O novo coronavírus pode se dissimular no organismo humano e contagiar outras pessoas sem que o infectado saiba que está disseminando o vírus. De acordo com o professor do Departamento de Patologia da Faculdade de Medicina da Universidade de São Paulo (USP), Paulo Saldiva, além de ser mais agressivo que o H1N1, a covid-19 tem um tempo maior de latência no organismo.
Saldiva está à frente de um grupo da USP que desenvolveu um protocolo para que se coletem tecidos durante a necropsia das vítimas da covid-19, montando um biobanco que poderá ser compartilhado pelos pesquisadores para estudar a doença e suas manifestações sistêmicas. Ele já atuou em outras pandemias, fazendo a análise de corpos de dezenas de vítimas do H1N1.
Até a tarde de ontem, a equipe tinha feito necropsia pelo método minimamente invasivo em 15 corpos. A expectativa é de chegar a 50 para entender a dinâmica da doença e planejar ações terapêuticas.
É possível comparar o novo coronavírus com outros vírus, como o H1N1?
Esse vírus é mais agressivo que o H1N1. A contagiosidade é similar, mas a agressividade dele é um pouco maior. A outra característica que o torna mais letal é que o tempo de latência, entre você estar contaminado e desenvolver doença clínica, também é maior. No H1N1 em no máximo dois dias você estava com febre. Nesse vírus pode ficar até 10 ou 12 dias sem sintomas, enquanto ele vai minando o organismo. Isso significa que a pessoa com o vírus pode estar contaminando outras sem saber.

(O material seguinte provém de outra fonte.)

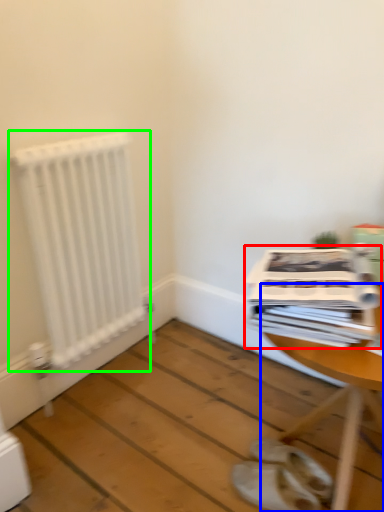 Question: Which is farther away from magazine (highlighted by a red box)? table (highlighted by a blue box) or radiator (highlighted by a green box)?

Já dá para entender como o vírus age e se há diferença nos corpos de homens e mulheres?
Fizemos 15 necropsias, mas só temos as análises de dez. Vamos ter a resposta para isso mais à frente. Agora estamos fazendo o PCR (exame molecular) de todos os órgãos para saber para onde o vírus foi. A gente sabe que, além do pulmão, os vírus estão indo para o cérebro, os rins e os testículos. O que sabemos é que é muito rápido e extremamente agressivo, principalmente no sistema respiratório. A maioria estava com as vias sanguíneas que irrigam os pulmões obstruídas por tromboses.
Alguma dificuldade para conseguir material para o estudo?
Os familiares, mesmo em momento de perda, autorizam o uso desse material. Já que não podem doar o órgão, entendem que estão doando conhecimento. O número sobe todo dia, e todo dia tem necropsia.
Quando os resultados dos estudos estarão disponíveis?
O material analisado já está sendo oferecido, por isso, que a gente dividiu em equipe. Já temos artigo científico escrito sobre trombose e está saindo outro sobre a técnica que a gente usa. A gente acha que vai chegar rápido em torno de 40 ou 50 casos; vamos ter pacientes de várias faixas etárias, com comorbidades e vários tempos de internação para entender o que acontece ao longo do tempo de internação, como a doença evolui. Entender por que algumas pessoas morrem com poucos dias e outras com mais dias.